Tobias Harris remembers his hero Kobe Bryant

CAMDEN, N.J. — Sneaker choice is a big deal for NBA players. There’s Nike, Jordan, Under Armor, Adidas. If you go through the Sixers’ locker room, there’s a decent mix. While guys may stick to a brand, they don’t all necessarily stick with one style or a signature player shoe.

If you go to Tobias Harris’ locker, it’s the same every time: He’s wearing a version of the Nike Mambas.

The entire basketball world was shaken with the news that NBA great Kobe Bryant and his 13-year-old daughter Gianna were among nine people killed Sunday in a helicopter crash in Calabassas, California.

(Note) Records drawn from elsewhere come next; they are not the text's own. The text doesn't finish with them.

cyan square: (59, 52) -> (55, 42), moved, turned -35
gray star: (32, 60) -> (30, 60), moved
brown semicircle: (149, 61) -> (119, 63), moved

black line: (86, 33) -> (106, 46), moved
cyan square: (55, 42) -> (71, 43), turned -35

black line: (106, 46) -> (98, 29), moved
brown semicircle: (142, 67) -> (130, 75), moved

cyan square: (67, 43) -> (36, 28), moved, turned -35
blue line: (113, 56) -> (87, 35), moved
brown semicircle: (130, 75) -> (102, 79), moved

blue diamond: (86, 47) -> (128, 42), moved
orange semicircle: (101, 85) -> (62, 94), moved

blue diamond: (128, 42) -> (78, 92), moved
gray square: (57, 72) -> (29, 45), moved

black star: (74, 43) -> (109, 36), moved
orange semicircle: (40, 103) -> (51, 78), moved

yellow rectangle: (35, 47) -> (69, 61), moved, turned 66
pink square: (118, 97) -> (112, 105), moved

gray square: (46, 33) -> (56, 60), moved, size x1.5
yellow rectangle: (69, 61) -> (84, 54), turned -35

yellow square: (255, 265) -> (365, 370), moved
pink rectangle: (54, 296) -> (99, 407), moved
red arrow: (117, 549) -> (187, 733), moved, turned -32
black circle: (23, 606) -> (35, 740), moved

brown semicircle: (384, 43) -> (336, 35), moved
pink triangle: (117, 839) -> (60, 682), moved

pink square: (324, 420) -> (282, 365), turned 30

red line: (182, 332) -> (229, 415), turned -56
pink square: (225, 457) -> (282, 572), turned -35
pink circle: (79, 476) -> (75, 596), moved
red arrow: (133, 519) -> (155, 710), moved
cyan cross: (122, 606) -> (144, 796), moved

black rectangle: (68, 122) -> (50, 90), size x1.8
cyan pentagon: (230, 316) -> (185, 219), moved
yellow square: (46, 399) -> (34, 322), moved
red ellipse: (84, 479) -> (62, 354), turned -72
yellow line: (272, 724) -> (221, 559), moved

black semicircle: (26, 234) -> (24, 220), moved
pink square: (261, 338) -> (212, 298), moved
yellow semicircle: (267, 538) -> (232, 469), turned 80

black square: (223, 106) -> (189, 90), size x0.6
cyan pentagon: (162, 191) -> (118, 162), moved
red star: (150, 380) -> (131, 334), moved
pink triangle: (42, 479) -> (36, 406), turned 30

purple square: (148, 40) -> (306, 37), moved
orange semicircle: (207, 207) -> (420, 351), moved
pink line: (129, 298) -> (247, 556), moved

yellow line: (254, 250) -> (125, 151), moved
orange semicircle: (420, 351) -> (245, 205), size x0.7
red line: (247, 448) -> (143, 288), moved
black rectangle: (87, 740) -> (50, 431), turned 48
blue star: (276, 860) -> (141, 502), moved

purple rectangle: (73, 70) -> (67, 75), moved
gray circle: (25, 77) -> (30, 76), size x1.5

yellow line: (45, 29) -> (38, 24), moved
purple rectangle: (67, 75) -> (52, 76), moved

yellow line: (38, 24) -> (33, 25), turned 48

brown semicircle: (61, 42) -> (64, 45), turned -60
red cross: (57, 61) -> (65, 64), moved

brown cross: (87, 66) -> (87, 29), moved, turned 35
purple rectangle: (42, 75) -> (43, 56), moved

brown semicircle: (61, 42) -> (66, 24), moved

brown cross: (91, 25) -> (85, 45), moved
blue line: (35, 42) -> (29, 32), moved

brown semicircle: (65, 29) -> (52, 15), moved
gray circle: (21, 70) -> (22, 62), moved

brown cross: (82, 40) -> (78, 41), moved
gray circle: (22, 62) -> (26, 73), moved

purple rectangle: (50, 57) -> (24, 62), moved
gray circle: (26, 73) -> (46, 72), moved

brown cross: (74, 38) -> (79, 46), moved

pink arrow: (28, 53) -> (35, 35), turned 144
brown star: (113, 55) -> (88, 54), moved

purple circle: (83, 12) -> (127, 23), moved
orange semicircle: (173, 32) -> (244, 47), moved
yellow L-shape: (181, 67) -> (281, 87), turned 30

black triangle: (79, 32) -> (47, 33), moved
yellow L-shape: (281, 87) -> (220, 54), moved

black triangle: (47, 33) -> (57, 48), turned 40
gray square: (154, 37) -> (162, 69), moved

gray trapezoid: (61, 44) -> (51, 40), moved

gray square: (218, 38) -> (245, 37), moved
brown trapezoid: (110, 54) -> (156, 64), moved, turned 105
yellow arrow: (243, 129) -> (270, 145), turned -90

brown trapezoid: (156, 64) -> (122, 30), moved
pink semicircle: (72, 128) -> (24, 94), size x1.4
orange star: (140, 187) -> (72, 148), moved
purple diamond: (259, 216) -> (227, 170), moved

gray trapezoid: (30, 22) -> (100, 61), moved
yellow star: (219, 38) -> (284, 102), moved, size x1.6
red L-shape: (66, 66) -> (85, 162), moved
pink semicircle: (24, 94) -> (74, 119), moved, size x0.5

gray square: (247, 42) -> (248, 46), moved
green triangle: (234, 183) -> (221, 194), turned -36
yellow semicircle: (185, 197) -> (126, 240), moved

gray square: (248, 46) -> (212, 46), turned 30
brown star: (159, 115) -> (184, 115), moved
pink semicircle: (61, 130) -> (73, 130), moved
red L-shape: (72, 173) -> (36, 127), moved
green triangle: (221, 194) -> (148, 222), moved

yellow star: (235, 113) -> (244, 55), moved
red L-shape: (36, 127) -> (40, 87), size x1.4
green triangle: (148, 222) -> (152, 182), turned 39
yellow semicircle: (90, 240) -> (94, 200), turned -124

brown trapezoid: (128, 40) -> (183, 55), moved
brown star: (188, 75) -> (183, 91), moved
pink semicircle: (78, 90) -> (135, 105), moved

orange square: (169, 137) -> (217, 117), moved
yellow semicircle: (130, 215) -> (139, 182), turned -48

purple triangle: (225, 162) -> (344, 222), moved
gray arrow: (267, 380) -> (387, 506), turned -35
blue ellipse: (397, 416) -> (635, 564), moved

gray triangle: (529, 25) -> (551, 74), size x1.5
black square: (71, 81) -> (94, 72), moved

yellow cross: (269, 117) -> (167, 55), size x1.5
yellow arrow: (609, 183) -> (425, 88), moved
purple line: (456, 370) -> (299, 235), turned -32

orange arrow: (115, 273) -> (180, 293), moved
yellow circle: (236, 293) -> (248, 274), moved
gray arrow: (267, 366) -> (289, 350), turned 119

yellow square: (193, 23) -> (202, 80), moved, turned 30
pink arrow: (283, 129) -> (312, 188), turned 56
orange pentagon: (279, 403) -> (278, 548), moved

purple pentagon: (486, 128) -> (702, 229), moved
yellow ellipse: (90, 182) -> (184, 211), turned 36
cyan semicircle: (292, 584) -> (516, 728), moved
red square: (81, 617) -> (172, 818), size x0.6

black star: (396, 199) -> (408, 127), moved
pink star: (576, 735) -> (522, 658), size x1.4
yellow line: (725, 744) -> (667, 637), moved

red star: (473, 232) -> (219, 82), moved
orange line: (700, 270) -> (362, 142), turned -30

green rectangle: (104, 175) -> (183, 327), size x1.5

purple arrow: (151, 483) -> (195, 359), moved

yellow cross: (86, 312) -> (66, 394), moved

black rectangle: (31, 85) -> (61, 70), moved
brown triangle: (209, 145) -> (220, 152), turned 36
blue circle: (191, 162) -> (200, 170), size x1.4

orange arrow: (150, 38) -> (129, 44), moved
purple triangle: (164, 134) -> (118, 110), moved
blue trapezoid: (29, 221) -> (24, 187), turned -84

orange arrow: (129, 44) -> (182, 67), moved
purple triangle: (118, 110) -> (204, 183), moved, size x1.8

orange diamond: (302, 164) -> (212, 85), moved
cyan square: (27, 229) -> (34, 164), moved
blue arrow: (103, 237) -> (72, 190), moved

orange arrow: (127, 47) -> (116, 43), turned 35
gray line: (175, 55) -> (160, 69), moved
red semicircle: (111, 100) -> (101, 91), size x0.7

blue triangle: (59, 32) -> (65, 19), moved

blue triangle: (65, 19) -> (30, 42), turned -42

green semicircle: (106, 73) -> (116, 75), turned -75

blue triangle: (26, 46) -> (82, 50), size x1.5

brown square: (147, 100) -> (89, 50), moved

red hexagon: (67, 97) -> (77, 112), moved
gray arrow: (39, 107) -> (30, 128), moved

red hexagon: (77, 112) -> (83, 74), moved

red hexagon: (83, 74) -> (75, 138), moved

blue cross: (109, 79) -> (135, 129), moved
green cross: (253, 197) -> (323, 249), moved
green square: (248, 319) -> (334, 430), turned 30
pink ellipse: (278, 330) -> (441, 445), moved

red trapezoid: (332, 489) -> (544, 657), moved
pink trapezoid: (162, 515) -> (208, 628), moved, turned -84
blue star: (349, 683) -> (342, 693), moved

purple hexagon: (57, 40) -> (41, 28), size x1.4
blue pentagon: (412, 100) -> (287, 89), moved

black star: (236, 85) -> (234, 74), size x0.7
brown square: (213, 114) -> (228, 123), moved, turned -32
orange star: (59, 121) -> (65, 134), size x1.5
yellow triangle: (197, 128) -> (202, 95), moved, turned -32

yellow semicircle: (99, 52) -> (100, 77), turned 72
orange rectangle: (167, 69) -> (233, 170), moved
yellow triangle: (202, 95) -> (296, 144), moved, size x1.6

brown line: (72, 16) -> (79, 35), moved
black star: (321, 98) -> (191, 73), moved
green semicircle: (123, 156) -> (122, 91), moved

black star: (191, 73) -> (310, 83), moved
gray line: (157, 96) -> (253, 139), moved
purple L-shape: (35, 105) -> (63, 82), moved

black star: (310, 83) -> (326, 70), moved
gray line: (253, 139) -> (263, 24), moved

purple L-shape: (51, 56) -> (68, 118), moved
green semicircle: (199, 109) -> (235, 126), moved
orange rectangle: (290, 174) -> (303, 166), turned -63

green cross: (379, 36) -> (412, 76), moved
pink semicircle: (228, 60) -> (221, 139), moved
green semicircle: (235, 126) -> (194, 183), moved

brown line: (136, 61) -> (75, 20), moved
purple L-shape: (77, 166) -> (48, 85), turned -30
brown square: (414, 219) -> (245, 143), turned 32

“He was my hero as a kid,” Harris said. “Hearing about him getting up at 6 in the morning to go work out and being the first in the gym, those things inspired me as a player coming up. I really try to model my work ethic after a guy like Kobe. It’s sad news to hear. … I heard the news and just really couldn’t believe it.”

Harris and Al Horford spoke, along with head coach Brett Brown and GM Elton Brand, at the team's practice facility Monday. 

A veteran in his ninth season, Harris’ career intersected with Bryant for a couple years. As a kid, Harris grew up rooting for those Lakers teams led by Bryant and Shaquille O’Neal. Even then, Harris said he was modeling his work ethic after Bryant's.

While he played against him a couple times during his career, Harris got an extraordinary opportunity during this past offseason.

This summer I got to go out to L.A. with a group of 15 guys and we were working out two-a-days,” Harris said. “During those two-a-days, I got a chance to talk to him, communicate with him and pick his brain on some different things basketball wise. That for me was like a dream come true, being able to get lessons from Kobe — that was once in a lifetime. And those dialogues, those communications, I’ll never forget.

Despite Bryant's untimely death, the league made the decision to carry out its slate of games Sunday. It was an emotional night around the NBA as teams and players honored the future Hall of Famer in a variety of ways.

The Sixers have a game to play Tuesday night against the Golden State Warriors. In the city where Bryant was born, it’s sure to be an emotional night. Harris said the team has discussed ways to honor Bryant but didn’t divulge them Monday.

While the emotions will still likely be raw, Harris will look to getting to play the game he loves as therapy.

A lot of emotions overweigh a lot of things,” Harris said. “Basketball has always been a peaceful place for me. Even being out there today and practicing, it was kind of relaxing to just get out there and compete, and I believe it was probably the exact same way for Kobe. Just to be able to go out there and be around teammates and use that competitive fire. … It’s always good to play the game and love the game on top of that stuff off the court.

Like so many other players already have, Harris will likely have a message and show of respect for Bryant on whichever style of Mambas he’ll be wearing.

And he’ll carry the memories of the past summer and the conversations he shared with Bryant.

“He was telling me he pulls for the Lakers heavy, but he was telling me, ‘Man, I love Philly. Philly’s my home,’ that’s what he told me. I knew he was watching the game, us vs. the Lakers [on Saturday], and I knew he was impressed with our play. … The whole timeline is surreal to me.”